- [Problem details]
Each line of the records that holds the word "Registration" should be copied out.

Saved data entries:
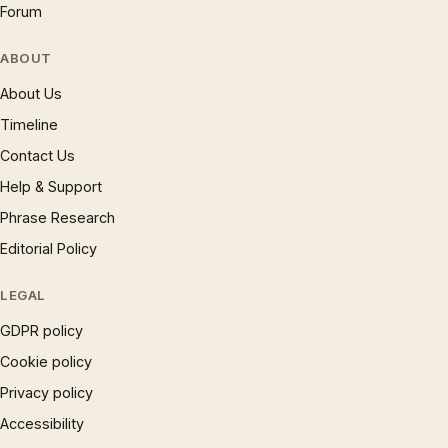
Forum
ABOUT
About Us
Timeline
Contact Us
Help & Support
Phrase Research
Editorial Policy
LEGAL
GDPR policy
Cookie policy
Privacy policy
Accessibility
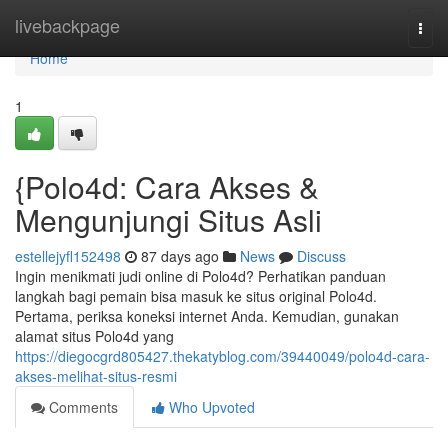
Home
livebackpage
Togg
navi
Home
1
{Polo4d: Cara Akses &
Mengunjungi Situs Asli
estellejyfl152498
87 days ago
News
Discuss
Ingin menikmati judi online di Polo4d? Perhatikan panduan
langkah bagi pemain bisa masuk ke situs original Polo4d.
Pertama, periksa koneksi internet Anda. Kemudian, gunakan
alamat situs Polo4d yang
https://diegocgrd805427.thekatyblog.com/39440049/polo4d-cara-
akses-melihat-situs-resmi
Comments
Who Upvoted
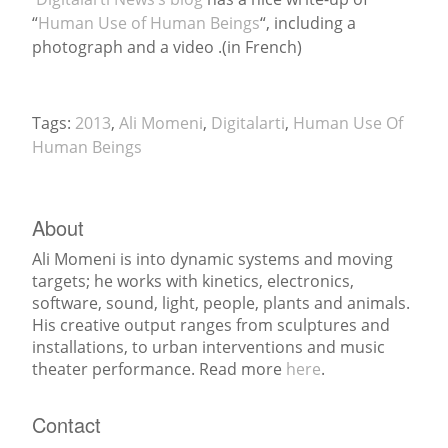
“
Human Use of Human Beings
“, including a
News
photograph and a video .(in French)
Tags:
2013
,
Ali Momeni
,
Digitalarti
,
Human Use Of
Human Beings
About
Ali Momeni is into dynamic systems and moving
targets; he works with kinetics, electronics,
software, sound, light, people, plants and animals.
His creative output ranges from sculptures and
installations, to urban interventions and music
theater performance. Read more
here
.
Contact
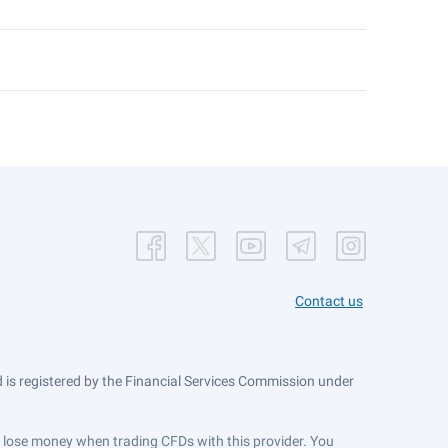
Contact us
is registered by the Financial Services Commission under
ts lose money when trading CFDs with this provider. You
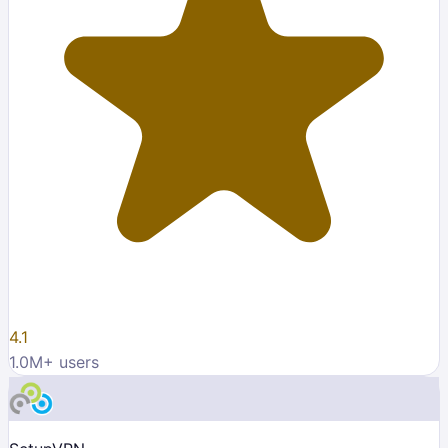
4.1
1.0M
+ users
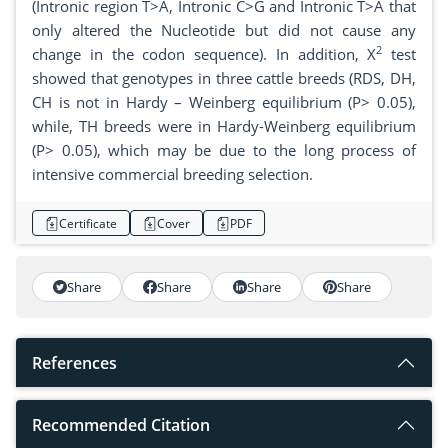
(Intronic region T>A, Intronic C>G and Intronic T>A that
only altered the Nucleotide but did not cause any
2
change in the codon sequence). In addition, X
test
showed that genotypes in three cattle breeds (RDS, DH,
CH is not in Hardy – Weinberg equilibrium (P> 0.05),
while, TH breeds were in Hardy-Weinberg equilibrium
(P> 0.05), which may be due to the long process of
intensive commercial breeding selection.
Certificate
Cover
PDF
Share
Share
Share
Share
References
Recommended Citation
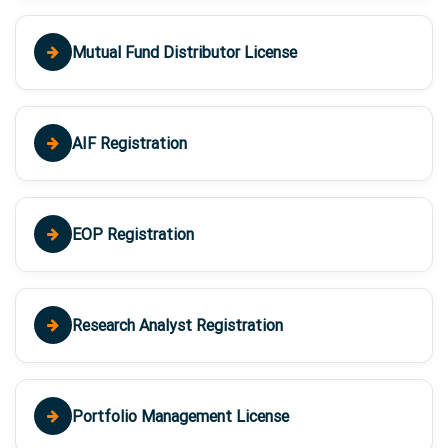
Mutual Fund Distributor License
AIF Registration
EOP Registration
Research Analyst Registration
Portfolio Management License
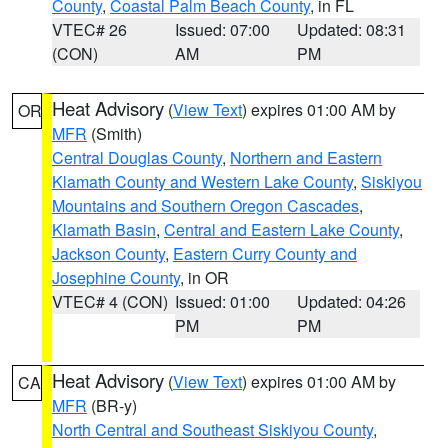
County
,
Coastal Palm Beach County
, in FL
VTEC# 26
Issued: 07:00
Updated: 08:31
(CON)
AM
PM
Heat Advisory
(
View Text
) expires 01:00 AM by
OR
MFR
(Smith)
Central Douglas County
,
Northern and Eastern
Klamath County and Western Lake County
,
Siskiyou
Mountains and Southern Oregon Cascades
,
Klamath Basin
,
Central and Eastern Lake County
,
Jackson County
,
Eastern Curry County and
Josephine County
, in OR
VTEC# 4 (CON)
Issued: 01:00
Updated: 04:26
PM
PM
Heat Advisory
(
View Text
) expires 01:00 AM by
CA
MFR
(BR-y)
North Central and Southeast Siskiyou County
,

- [Solution to this exercise]
AIF Registration
EOP Registration
Research Analyst Registration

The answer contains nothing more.